Requirement:
The lines to return are those from the line holding "124 天, 18 小時" through the last line of the entries below, both included, written exactly and without pictures.

(Data extracted from a collection)

::::

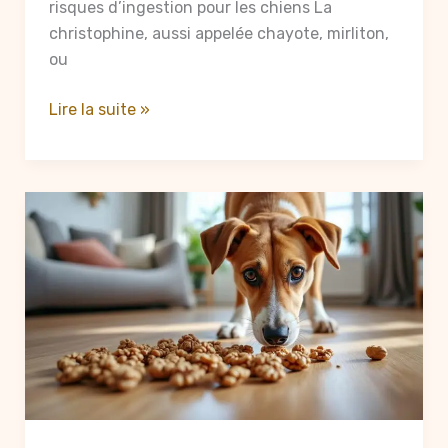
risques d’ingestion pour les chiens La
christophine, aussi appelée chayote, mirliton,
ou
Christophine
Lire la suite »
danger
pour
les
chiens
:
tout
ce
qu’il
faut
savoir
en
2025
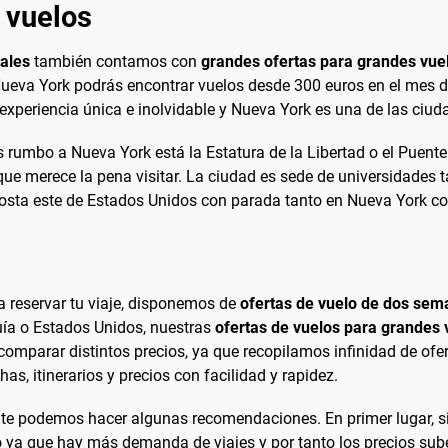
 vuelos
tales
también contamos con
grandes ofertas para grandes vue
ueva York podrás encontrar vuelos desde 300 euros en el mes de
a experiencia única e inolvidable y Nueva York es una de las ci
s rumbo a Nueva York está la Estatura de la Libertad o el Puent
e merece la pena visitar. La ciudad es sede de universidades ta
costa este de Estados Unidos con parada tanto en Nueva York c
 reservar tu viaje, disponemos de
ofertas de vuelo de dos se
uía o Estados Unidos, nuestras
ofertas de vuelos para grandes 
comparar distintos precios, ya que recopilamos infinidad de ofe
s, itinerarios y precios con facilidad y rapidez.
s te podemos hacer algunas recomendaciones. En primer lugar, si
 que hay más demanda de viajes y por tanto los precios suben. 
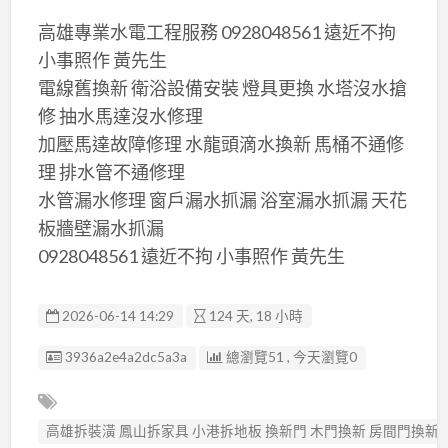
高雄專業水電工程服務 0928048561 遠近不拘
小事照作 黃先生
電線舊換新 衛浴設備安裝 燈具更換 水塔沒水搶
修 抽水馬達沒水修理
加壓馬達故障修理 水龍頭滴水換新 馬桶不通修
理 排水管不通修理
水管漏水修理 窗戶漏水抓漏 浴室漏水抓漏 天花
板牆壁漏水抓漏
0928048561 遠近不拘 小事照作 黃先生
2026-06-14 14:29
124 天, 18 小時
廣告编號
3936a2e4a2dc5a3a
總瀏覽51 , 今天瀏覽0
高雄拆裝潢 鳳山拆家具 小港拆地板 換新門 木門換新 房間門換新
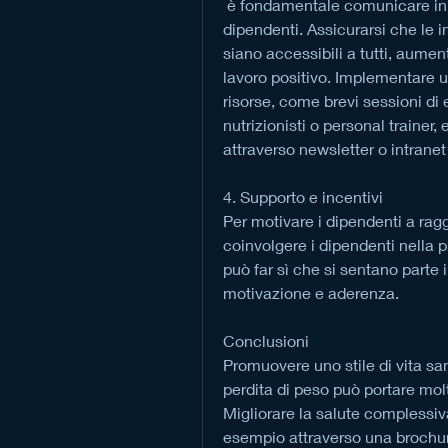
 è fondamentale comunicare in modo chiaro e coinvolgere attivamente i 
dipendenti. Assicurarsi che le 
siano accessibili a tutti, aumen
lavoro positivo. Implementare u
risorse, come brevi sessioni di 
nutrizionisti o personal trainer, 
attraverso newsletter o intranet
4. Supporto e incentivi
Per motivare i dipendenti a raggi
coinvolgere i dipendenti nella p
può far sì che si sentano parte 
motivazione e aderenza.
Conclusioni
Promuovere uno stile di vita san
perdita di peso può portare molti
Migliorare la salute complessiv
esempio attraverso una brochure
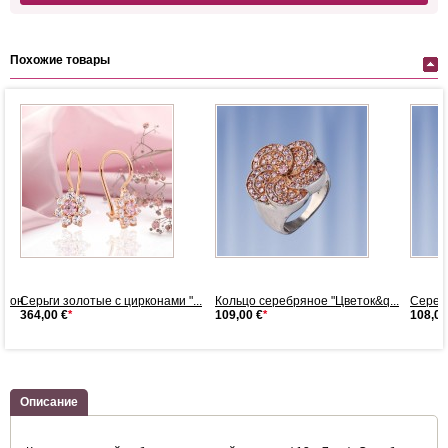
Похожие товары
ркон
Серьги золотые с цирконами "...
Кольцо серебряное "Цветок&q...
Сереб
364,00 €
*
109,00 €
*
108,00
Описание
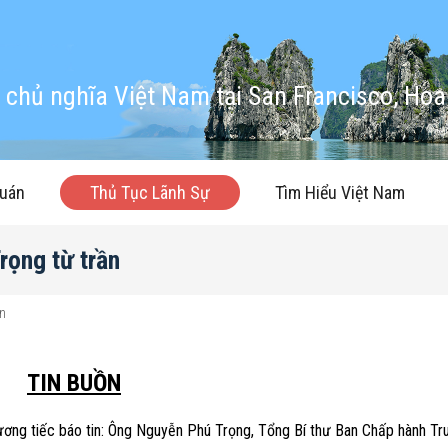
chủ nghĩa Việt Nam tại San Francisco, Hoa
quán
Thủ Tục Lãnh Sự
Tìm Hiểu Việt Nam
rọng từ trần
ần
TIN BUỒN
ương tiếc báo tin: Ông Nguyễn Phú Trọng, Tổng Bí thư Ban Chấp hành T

::::

The completed task:
124 天, 18 小時
廣告编號
3936a2e4a2dc5a3a
總瀏覽51 , 今天瀏覽0
高雄拆裝潢 鳳山拆家具 小港拆地板 換新門 木門換新 房間門換新
 è fondamentale comunicare in modo chiaro e coinvolgere attivamente i 
dipendenti. Assicurarsi che le 
siano accessibili a tutti, aumen
lavoro positivo. Implementare u
risorse, come brevi sessioni di 
nutrizionisti o personal trainer, 
attraverso newsletter o intranet
4. Supporto e incentivi
Per motivare i dipendenti a raggi
coinvolgere i dipendenti nella p
può far sì che si sentano parte 
motivazione e aderenza.
Conclusioni
Promuovere uno stile di vita san
perdita di peso può portare molti
Migliorare la salute complessiv
esempio attraverso una brochure
Похожие товары
ркон
Серьги золотые с цирконами "...
Кольцо серебряное "Цветок&q...
Сереб
364,00 €
*
109,00 €
*
108,00
Описание
chủ nghĩa Việt Nam tại San Francisco, Hoa
quán
Thủ Tục Lãnh Sự
Tìm Hiểu Việt Nam
rọng từ trần
ần
TIN BUỒN
ương tiếc báo tin: Ông Nguyễn Phú Trọng, Tổng Bí thư Ban Chấp hành T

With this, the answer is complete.